Black holeNASA/JPL/CaltechArtist’s impression of a black hole.

Are you worried about the bond market? Maybe you should be.

At least that’s according to Paul Mortimer-Lee, chief North America economist at BNP-Paribas, who said that the bond market is not painting a pretty picture for the economy right now.

“The apparently inexorable downward trend in bond yields seems to suggest a black hole, with bond yields collapsing in on themselves, pulled down by an intense gravitational force,” wrote Mortimer-Lee in a note to clients.

Rather than monetary policy, Mortimer-Lee believes the bond market is reflecting short-term concerns like the political instability in Spain, the UK referendum on leaving the European Union, and the weak payrolls number. Adding on to those issues are long-term concerns that have been dragging down yields for some time.

“It seems to us that signs of US economic weakness are behind the shift in bond yields, aided and abetted by the failure of the Chinese economy to respond significantly in the upside following major stimulus,” said the note.

“We are minded to see the bond rally as a different manifestation of the turmoil we saw in the markets last August and early this year.”

Mortimer-Lee also asserted that going forward, these low rates reveal a worrying trend in investor confidence. Higher yields (in theory) should reflect the prospects for long-term growth and economic health. By being this low, in Mortimer-Lee’s opinion, investors are expressing serious concerns over the financial stability of global economies.

In addition, the trend of rates for long-term bonds sinking to levels near those of short-term bonds, also referred to as a flattening of the yield curve, presents concerns.

Here’s the economist (emphasis added):

Bond yields are inherently forward-looking. The bull flattening we have seen is not a good sign, because it signals less faith in future growth and/or inflation prospects. Chart 5 looks at US GDP growth and the shape of the US curve. It seems to suggest a lead of about a year between shifts in the curve and subsequent growth performance (measured year on year). Viewed in this light, the recent flattening of the bond curve looks worrying, since it seems to foreshadow a further slowdown in activity over coming months.

The inversion of the yield curve, or the yield of ten-year bonds falling below that of two-year bonds, has been noted as one of the most reliable predictors of a US recession.
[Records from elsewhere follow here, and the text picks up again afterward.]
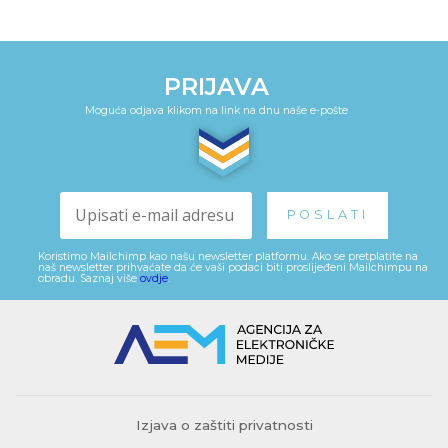
PRIJAVA
Moguća odjava klikom na link na dnu naše e-pošte
Koristimo Mailchimp kao našu newsletter platformu. Ako se pretplatite na
naš newsletter prihvaćate da će vaši podaci biti proslijeđeni Mailchimpu na
obradu. Saznaj više
ovdje
.
Izjava o zaštiti privatnosti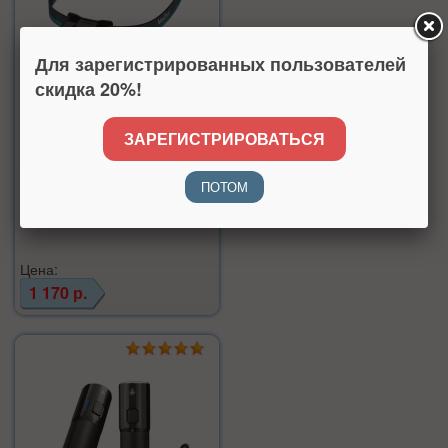
Для зарегистрированных пользователей
скидка 20%!
Налобный фонарь Xiaomi
NexTool NE20002
ЗАРЕГИСТРИРОВАТЬСЯ
Производитель:
Xiaomi
Нет в наличии
ПОТОМ
Цена:
1 170 р.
So as this gets closer to happening, recession fears may bubble up.

All in all, it is simply bad news from the bond markets said Mortimer Lee.

“Risk markets have often treated ‘bad news as good news’ in that weaker US activity signals a more accommodative Fed,” said Mortimer-Lee.

“However, the limited scope the Fed has to deal with significantly adverse developments should mean that eventually bad news gets seen for what it is: bad news.”